The default output directory is the current directory. The default
temporary directory is taken from the environment variables {\tt
TMP} or {\tt TEMP}. If these are empty, {\tt /usr/tmp} is tried. If
not available, the local directory is chosen. In all cases, a
subdirectory {\tt extract\_html\_tmp\_\$}\{{\tt USER}\} is created within
the temporary directory. It keeps all intermediate files. It will be
removed after the conversion. The standard layout of the {\tt HTML}
pages can be customized with own header and footer files. The default
files are provided in a the directory that can be changed with the
option {\tt -config}.
The \verb+\ccInclude+ macro from {\tt cc\_manual.sty} is converted to a
hyper-link referencing the original header files if the path to the
header files is properly predefined in the conversion script or given
with the {\tt -header} option.\index{include directory}
\TTindex{DEBUG}\index{environment variable}
In addition to the command line options another debug technique is
implemented in the {\tt csh}-script. If the environment variable DEBUG
is set the script echos each command executed. The {\tt rm} commands
to remove files are echoed with a \# in front. The temporary files are
not removed in DEBUG mode in order to examine them later.
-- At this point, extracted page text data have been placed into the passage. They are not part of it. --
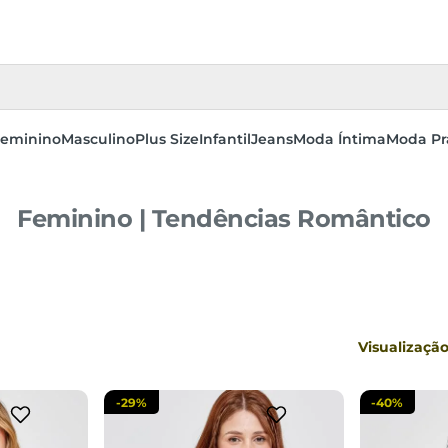
eminino
Masculino
Plus Size
Infantil
Jeans
Moda Íntima
Moda Pr
Feminino | Tendências Romântico
G
P
M
sacola
adicionar a sacola
adi
Visualizaçã
-
29%
-
40%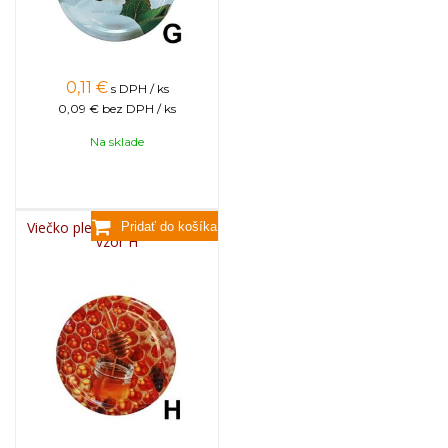
0,11
€
s DPH / ks
0,09 €
bez DPH / ks
Na sklade
Viečko plechové TWIST 82 -
vzor H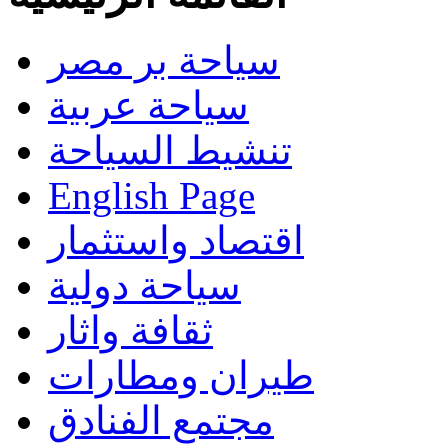
سياحة بر مصر
سياحة عربية
تنشيط السياحة
English Page
اقتصاد واستثمار
سياحة دولية
ثقافة واثار
طيران ومطارات
مجتمع الفنادق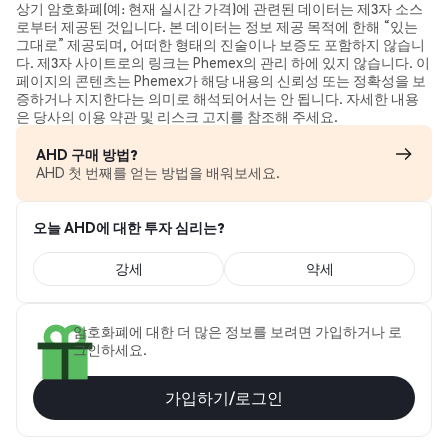
상기 암호화폐(예: 현재 실시간 가격)에 관련된 데이터는 제3자 소스
로부터 제공된 것입니다. 본 데이터는 정보 제공 목적에 한해 “있는
그대로” 제공되며, 어떠한 형태의 진술이나 보증도 포함하지 않습니
다. 제3자 사이트로의 링크는 Phemex의 관리 하에 있지 않습니다. 이
페이지의 콘텐츠는 Phemex가 해당 내용의 신뢰성 또는 정확성을 보
증하거나 지지한다는 의미로 해석되어서는 안 됩니다. 자세한 내용
은 당사의 이용 약관 및 리스크 고지를 참조해 주세요.
AHD 구매 방법?
AHD 첫 번째를 얻는 방법을 배워보세요.
오늘 AHD에 대한 투자 심리는?
강세
약세
암호화폐에 대한 더 많은 정보를 보려면 가입하거나 로
그인하세요.
가입하기/로그인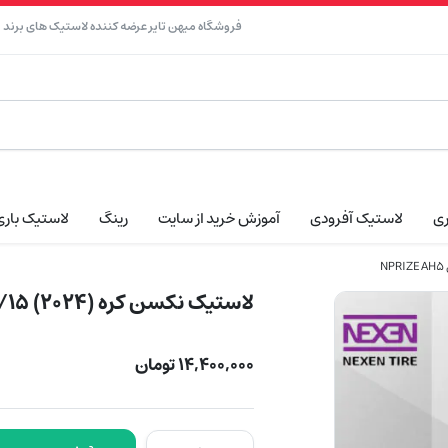
فروشگاه میهن تایر عرضه کننده لاستیک های برند نک
ری
لاستیک آفرودی
آموزش خرید از سایت
رینگ
لاستیک باری
لاستیک نکسن کره (2024) 215/75/15 مدل NPRIZE AH5
۱۴,۴۰۰,۰۰۰
تومان
لاستیک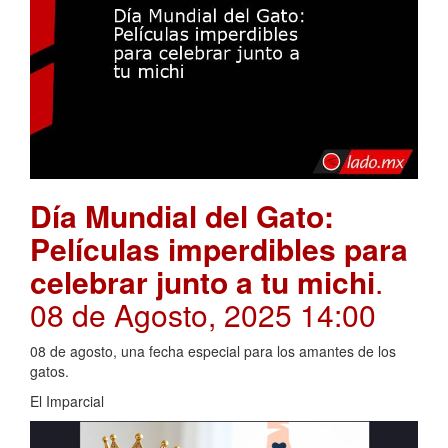
Día Mundial del Gato:
Películas imperdibles para
celebrar junto a tu michi
.
08 de Agosto, 2025 14:00
08 de agosto, una fecha especial para los amantes de los
gatos.
El Imparcial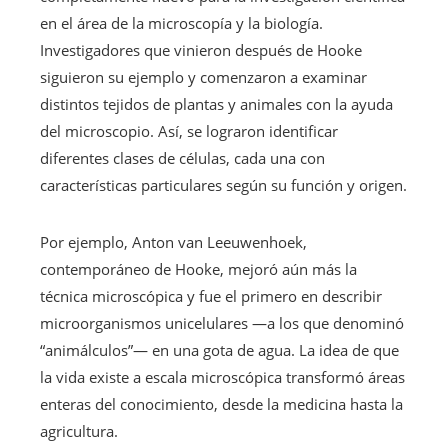
en el área de la microscopía y la biología.
Investigadores que vinieron después de Hooke
siguieron su ejemplo y comenzaron a examinar
distintos tejidos de plantas y animales con la ayuda
del microscopio. Así, se lograron identificar
diferentes clases de células, cada una con
características particulares según su función y origen.
Por ejemplo, Anton van Leeuwenhoek,
contemporáneo de Hooke, mejoró aún más la
técnica microscópica y fue el primero en describir
microorganismos unicelulares —a los que denominó
“animálculos”— en una gota de agua. La idea de que
la vida existe a escala microscópica transformó áreas
enteras del conocimiento, desde la medicina hasta la
agricultura.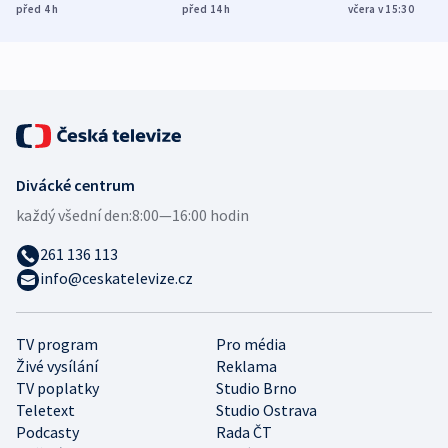
míní estonský
ukázala
různých zemí
před 4
h
před 14
h
včera v 15:30
bezpečnostní
mezinárodní studie
expert
Divácké centrum
každý všední den:
8:00—16:00 hodin
261 136 113
info@ceskatelevize.cz
TV program
Pro média
Živé vysílání
Reklama
TV poplatky
Studio Brno
Teletext
Studio Ostrava
Podcasty
Rada ČT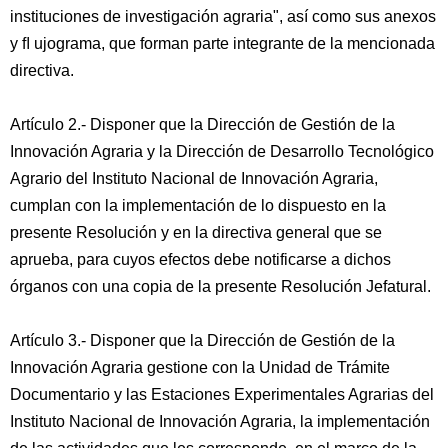
instituciones de investigación agraria", así como sus anexos
y ﬂ ujograma, que forman parte integrante de la mencionada
directiva.
Artículo 2.- Disponer que la Dirección de Gestión de la
Innovación Agraria y la Dirección de Desarrollo Tecnológico
Agrario del Instituto Nacional de Innovación Agraria,
cumplan con la implementación de lo dispuesto en la
presente Resolución y en la directiva general que se
aprueba, para cuyos efectos debe notificarse a dichos
órganos con una copia de la presente Resolución Jefatural.
Artículo 3.- Disponer que la Dirección de Gestión de la
Innovación Agraria gestione con la Unidad de Trámite
Documentario y las Estaciones Experimentales Agrarias del
Instituto Nacional de Innovación Agraria, la implementación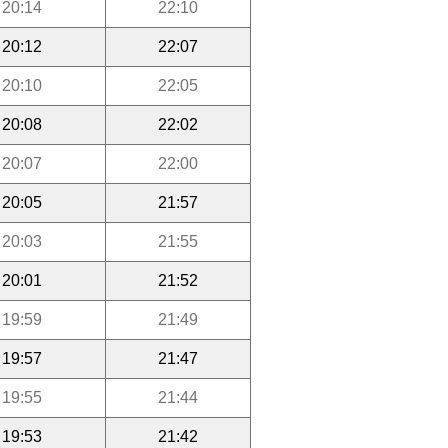
20:14
22:10
20:12
22:07
20:10
22:05
20:08
22:02
20:07
22:00
20:05
21:57
20:03
21:55
20:01
21:52
19:59
21:49
19:57
21:47
19:55
21:44
19:53
21:42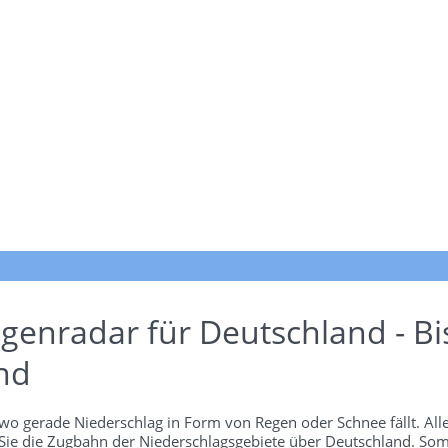
genradar für Deutschland - Bi
nd
wo gerade Niederschlag in Form von Regen oder Schnee fällt. Alle
 Sie die Zugbahn der Niederschlagsgebiete über Deutschland. Som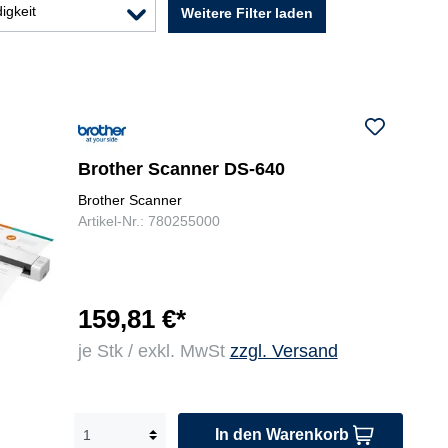
igkeit
Weitere Filter laden
Brother Scanner DS-640
Brother Scanner
Artikel-Nr.: 780255000
159,81 €*
je Stk / exkl. MwSt
zzgl. Versand
In den Warenkorb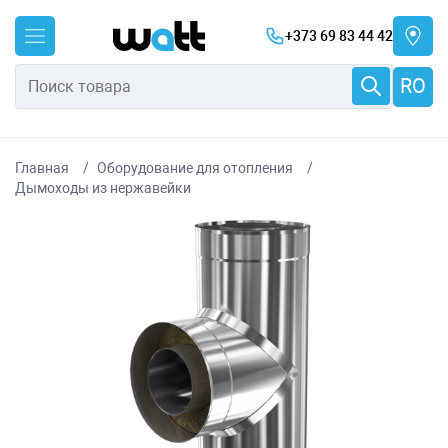
+373 69 83 44 42
RO
Главная
Оборудование для отопления
Дымоходы из нержавейки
% -------------------------------------------------------
\section{Getting input from other places using {\tt LATEX\_CONV\_INPUTS}}
\label{sectionLatexConvInputs}
Beginning with release 3.6, the converter supports the use of an
environment variable, \verb|LATEX_CONV_INPUTS|, which is analogous
to the \verb|TEXINPUTS| environment variable used with \LaTeX. This
variable is used by the \verb|cc_extract_html| program to find input
files (included, for example, using the \verb|\input| or \verb|\include|
commands, or their derivatives). It should contain a colon-separated
list of directories in which the input files can be found. If this variable
is not set, the default is that files are looked for in the current
directory (meaning the directory where \verb|cc_extract_html| is being
run). If it is set, directories
are searched in the order provided in this variable (which means you should
include \verb|"."| somewhere in the list if you want it to find files in the
current directory).
\index{LATEX_CONV_INPUTS@{\tt LATEX\_CONV\_INPUTS}}
\Mindex{input}\Mindex{include}
% -------------------------------------------------------
\section{Converting a Manual Using Multiple Directories}
\label{sectionHtmlExtended}
\index{subdirectories}\index{multiple directories}
The restriction to keep all files in one directory is weakened with
the capabilities of the {\tt cc\_manual\_to\_html} script. Use the
{\tt -extended} option to activate it. However, the actual converter
{\tt cc\_extract\_html} has not changed and does not support
subdirectories. Similar to \TeX, subdirectories in \verb+\input+ and
\verb+\include+ macros do not cause the converter to change its
local working directory while processing the included file. Thus,
also similar to \TeX, if relative paths are provided, they should be
relative to the place where the {\tt cc\_extract\_html} command is
run, not relative to the place where the file containing the command
is.
With the introduction of the {\tt LATEX\_CONV\_INPUTS} variable
(Section~\ref{sectionLatexConvInputs}), it is now also possible
for {\tt cc\_extract\_html} to find input files in other directories
without the directory being specified in the body of the source file.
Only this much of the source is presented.